- What the task asks
The required answer is each line in the entries below where "pueden" occurs.

___ Data shown ___

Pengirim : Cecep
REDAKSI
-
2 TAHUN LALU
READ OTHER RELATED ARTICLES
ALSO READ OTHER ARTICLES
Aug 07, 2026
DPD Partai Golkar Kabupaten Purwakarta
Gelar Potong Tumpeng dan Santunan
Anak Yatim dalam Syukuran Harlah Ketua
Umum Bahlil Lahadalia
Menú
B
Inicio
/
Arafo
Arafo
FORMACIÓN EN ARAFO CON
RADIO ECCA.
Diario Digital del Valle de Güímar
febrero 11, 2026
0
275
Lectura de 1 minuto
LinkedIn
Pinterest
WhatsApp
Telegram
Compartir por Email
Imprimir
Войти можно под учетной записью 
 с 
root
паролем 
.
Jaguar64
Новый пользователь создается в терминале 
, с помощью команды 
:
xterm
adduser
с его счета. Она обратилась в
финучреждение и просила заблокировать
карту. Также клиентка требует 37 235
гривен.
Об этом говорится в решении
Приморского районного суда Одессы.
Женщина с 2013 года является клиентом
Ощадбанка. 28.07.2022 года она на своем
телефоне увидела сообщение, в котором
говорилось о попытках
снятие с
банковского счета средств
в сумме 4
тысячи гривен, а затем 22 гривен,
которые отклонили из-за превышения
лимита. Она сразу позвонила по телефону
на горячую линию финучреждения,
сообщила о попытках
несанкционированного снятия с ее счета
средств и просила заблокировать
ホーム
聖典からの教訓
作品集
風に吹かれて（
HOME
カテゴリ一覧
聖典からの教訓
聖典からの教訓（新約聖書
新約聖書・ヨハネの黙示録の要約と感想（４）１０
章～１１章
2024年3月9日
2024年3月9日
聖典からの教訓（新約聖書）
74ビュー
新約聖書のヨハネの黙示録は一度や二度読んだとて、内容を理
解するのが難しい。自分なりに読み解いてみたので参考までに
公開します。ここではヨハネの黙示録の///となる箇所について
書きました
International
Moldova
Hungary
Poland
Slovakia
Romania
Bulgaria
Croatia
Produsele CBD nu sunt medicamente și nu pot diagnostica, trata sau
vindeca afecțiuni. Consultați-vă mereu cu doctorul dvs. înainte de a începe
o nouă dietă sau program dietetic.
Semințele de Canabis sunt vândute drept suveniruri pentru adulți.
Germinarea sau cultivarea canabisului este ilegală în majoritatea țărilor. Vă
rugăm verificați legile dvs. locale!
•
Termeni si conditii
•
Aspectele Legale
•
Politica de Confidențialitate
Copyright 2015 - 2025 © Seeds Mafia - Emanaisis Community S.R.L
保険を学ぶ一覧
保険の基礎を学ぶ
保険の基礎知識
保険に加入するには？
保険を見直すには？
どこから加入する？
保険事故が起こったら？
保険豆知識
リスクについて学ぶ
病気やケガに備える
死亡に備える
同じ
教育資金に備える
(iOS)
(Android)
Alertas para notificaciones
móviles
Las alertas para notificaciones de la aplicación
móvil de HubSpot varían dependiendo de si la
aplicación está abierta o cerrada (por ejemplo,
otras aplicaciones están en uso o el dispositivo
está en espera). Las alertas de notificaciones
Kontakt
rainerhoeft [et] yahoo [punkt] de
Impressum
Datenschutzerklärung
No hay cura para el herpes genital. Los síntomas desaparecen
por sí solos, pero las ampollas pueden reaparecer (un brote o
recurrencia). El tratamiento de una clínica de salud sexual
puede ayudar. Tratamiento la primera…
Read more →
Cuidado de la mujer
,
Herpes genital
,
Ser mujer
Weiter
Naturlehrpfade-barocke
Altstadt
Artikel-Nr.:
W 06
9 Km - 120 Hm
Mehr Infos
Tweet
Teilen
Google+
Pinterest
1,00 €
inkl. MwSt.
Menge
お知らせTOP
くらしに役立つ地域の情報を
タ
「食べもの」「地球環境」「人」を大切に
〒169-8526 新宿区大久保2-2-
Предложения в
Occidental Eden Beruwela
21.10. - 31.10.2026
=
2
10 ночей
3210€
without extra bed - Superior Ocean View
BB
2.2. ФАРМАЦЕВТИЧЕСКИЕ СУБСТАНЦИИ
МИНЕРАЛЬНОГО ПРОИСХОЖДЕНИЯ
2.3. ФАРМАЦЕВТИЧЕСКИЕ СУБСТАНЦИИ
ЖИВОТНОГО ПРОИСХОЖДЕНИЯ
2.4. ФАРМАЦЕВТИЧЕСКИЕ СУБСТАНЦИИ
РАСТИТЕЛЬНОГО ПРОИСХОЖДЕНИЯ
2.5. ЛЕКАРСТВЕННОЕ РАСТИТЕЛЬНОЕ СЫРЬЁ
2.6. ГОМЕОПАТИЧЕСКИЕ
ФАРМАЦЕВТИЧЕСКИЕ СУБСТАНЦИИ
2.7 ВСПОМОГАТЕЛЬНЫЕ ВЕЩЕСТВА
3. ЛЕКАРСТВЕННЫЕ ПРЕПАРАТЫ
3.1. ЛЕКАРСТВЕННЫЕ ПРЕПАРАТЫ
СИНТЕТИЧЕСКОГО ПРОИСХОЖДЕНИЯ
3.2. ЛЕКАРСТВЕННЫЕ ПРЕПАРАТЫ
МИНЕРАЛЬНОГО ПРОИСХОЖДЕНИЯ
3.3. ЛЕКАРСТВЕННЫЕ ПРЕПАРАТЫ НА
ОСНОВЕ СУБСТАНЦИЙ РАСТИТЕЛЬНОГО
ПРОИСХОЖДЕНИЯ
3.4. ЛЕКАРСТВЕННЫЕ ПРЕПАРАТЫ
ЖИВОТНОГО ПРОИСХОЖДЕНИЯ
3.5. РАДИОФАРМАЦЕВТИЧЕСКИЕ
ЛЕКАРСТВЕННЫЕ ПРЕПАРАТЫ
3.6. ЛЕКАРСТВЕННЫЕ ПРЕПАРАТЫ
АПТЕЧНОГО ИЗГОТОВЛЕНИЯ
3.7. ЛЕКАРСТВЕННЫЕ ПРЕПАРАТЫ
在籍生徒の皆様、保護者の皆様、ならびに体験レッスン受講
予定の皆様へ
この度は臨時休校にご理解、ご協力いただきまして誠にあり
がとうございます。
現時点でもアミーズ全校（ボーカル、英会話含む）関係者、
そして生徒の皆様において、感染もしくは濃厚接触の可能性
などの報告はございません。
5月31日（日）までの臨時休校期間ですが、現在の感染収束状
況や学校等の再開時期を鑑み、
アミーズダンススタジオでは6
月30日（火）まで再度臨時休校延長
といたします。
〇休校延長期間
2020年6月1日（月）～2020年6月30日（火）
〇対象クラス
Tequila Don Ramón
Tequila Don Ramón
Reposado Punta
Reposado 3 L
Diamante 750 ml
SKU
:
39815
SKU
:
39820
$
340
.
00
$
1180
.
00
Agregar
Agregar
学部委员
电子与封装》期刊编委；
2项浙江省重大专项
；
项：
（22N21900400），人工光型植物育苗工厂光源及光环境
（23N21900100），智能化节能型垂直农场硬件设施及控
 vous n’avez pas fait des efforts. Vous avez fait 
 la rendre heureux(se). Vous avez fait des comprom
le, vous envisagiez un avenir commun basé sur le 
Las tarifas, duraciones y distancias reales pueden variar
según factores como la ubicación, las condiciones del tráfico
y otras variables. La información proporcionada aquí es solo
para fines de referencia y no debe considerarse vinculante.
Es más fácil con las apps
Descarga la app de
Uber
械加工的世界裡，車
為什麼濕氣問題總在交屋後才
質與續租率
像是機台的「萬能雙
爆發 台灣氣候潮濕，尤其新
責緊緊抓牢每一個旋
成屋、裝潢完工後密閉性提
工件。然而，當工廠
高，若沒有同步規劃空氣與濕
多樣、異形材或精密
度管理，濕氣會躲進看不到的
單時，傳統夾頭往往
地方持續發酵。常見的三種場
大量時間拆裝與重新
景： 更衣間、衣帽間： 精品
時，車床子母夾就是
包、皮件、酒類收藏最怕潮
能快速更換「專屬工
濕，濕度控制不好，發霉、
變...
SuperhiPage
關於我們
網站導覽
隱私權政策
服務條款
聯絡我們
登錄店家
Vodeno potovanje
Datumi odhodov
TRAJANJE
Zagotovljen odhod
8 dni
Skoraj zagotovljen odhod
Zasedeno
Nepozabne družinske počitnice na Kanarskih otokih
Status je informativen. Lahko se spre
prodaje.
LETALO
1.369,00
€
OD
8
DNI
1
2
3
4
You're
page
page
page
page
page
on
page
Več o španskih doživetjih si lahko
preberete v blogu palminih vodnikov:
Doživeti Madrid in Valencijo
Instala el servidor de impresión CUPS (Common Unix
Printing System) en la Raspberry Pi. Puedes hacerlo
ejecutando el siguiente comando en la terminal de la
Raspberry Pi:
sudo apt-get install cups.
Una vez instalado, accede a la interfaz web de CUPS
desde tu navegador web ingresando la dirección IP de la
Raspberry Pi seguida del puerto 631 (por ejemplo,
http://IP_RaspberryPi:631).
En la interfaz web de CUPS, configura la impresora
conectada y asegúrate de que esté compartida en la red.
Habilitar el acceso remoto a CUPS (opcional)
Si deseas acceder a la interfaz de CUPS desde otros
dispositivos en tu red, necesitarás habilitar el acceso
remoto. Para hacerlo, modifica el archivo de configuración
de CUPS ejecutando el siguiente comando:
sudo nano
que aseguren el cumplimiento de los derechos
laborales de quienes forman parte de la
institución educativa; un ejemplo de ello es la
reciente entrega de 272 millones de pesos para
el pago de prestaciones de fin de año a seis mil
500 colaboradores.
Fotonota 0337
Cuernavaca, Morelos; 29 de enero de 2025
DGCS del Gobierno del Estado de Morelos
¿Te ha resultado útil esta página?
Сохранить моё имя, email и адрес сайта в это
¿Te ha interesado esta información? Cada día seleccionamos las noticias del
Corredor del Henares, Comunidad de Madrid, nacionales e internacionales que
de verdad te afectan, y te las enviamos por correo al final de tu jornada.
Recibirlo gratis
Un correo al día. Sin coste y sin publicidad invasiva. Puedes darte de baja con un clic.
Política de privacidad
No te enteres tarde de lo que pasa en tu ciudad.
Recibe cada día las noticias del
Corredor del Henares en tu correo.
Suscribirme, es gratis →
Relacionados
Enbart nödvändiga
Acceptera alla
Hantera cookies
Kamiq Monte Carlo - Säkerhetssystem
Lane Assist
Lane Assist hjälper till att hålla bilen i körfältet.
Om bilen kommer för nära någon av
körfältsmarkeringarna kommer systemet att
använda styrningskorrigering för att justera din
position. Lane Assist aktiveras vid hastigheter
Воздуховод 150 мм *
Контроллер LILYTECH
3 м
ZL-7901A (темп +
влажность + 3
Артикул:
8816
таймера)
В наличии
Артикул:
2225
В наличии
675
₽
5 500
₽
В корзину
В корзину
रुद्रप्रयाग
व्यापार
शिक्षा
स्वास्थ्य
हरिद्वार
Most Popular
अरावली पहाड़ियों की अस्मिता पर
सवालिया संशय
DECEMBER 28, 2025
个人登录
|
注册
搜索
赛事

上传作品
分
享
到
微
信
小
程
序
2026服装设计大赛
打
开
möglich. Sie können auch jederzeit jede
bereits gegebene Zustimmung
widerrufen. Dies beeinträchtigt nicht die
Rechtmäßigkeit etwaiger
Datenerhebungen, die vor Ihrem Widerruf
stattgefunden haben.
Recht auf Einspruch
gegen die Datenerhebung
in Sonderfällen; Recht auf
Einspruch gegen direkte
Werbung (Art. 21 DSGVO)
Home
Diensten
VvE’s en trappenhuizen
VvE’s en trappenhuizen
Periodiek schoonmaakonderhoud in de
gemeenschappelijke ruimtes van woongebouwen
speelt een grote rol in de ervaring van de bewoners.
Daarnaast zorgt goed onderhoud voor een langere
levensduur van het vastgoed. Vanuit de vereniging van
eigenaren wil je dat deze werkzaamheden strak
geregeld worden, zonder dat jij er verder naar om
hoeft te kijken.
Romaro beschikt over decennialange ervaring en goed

___

- Answer to this task
por sí solos, pero las ampollas pueden reaparecer (un brote o
Las tarifas, duraciones y distancias reales pueden variar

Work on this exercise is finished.